Appropriation Request – $9.9M

  • $4.3M for dyslexia related provisions in SB1403 – $2M for schools to implement screening and teacher training, $2M for a grant program to assist teachers who would like to take Language Essentials for Teachers of Reading and Spelling (LETRS) or the AZ Department of Education (ADE) Teaching Reading Effectively (TRE) programs and $280,000 for ADE to fund three full-time employees to oversee the screening and training.
  • $5.6M for early literacy provisions in SB1572 – $3.1M for the ADE to pay the expense of deploying literacy coaches to schools, $1.5M to ADE develop a statewide standard kindergarten entry evaluation tool, and $1M to ADE to provide assessment fee waivers to teachers who pass the fundamentals of reading assessment. 

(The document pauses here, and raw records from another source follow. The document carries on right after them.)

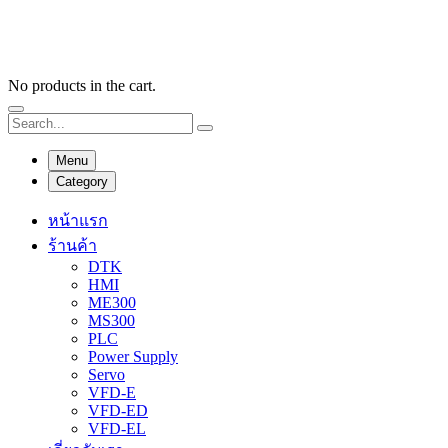
No products in the cart.
Menu
Category
หน้าแรก
ร้านค้า
DTK
HMI
ME300
MS300
PLC
Power Supply
Servo
VFD-E
VFD-ED
VFD-EL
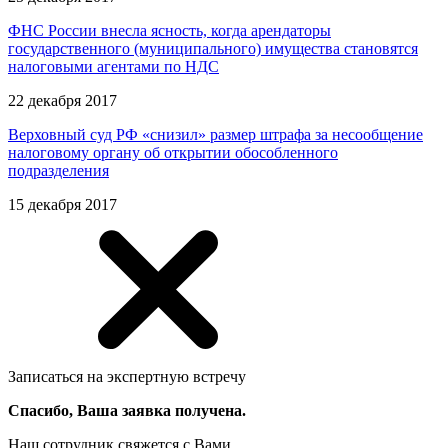
ФНС России внесла ясность, когда арендаторы
государственного (муниципального) имущества становятся
налоговыми агентами по НДС
22 декабря 2017
Верховный суд РФ «снизил» размер штрафа за несообщение
налоговому органу об открытии обособленного
подразделения
15 декабря 2017
Записаться на экспертную встречу
Спасибо, Ваша заявка получена.
Наш сотрудник свяжется с Вами.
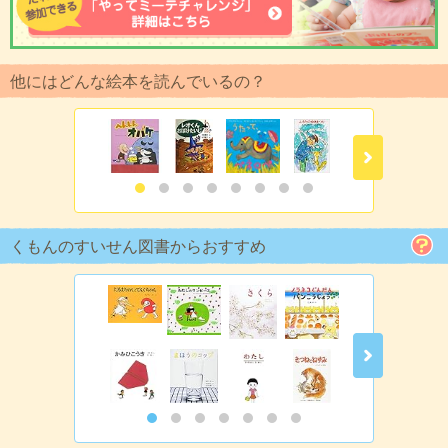
他にはどんな絵本を読んでいるの？
くもんのすいせん図書からおすすめ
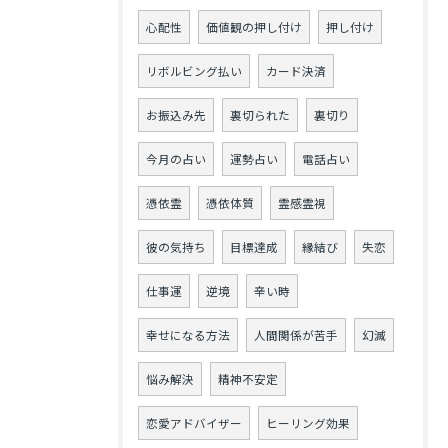
心配性
価値観の押し付け
押し付け
リボルビング払い
カード決済
お振込み先
裏切られた
裏切り
今月の占い
運勢占い
電話占い
憑依霊
憑依体質
霊感霊視
彼の気持ち
目標達成
縁結び
失恋
仕事運
逆境
辛い時
幸せになる方法
人間関係が苦手
幻滅
悩み解決
精神不安定
恋愛アドバイザー
ヒーリング効果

Talking Points on SB1403, SB1572 and Appropriation Request

  • Many of the provisions in the bills are the result of the 2019 dyslexia study committee recommendations.  This bill and committee recommendations were included in the 2020 dyslexia bill that failed to pass the full legislature because of the COVID pandemic. It is critical for the screening programs to successfully work that we pass the bill this year.  
  • Implementing the requirement that new teachers receiving education pertaining to the Science of Reading have shown to improve reading scores – 
    • According to the “Teacher Prep Review: Program Performance in Early Reading Instruction,” released by the National Council on Teacher Quality (NCTQ), teacher preparation programs are catching up to the scientific evidence on how the brain learns to read. The teacher preparation research group reports that in 2019, more than half of teacher training programs now teach the “Science of Reading,” compared to 35% just a few years ago, in 2013
    • Mississippi students have risen faster than anyone since 2013, particularly for fourth graders. In fourth-grade reading results, Mississippi boosted its ranking from forty-ninth in 2013 to twenty-ninth in 2019.  So how have they done it? Education commentators have pointed to several possible causes: roll-out of early literacy programs and professional development, focus on the “science of reading” and faithful implementation of Common Core standards.
  • Fund the requests so that schools can effectively (1) screen children for dyslexia; (2) fund teacher training so teachers do not have to come out of pocket to get the training or early literacy endorsement; and (3) give teachers to ability to expand their skills even more with the LETRS or TRE programs.   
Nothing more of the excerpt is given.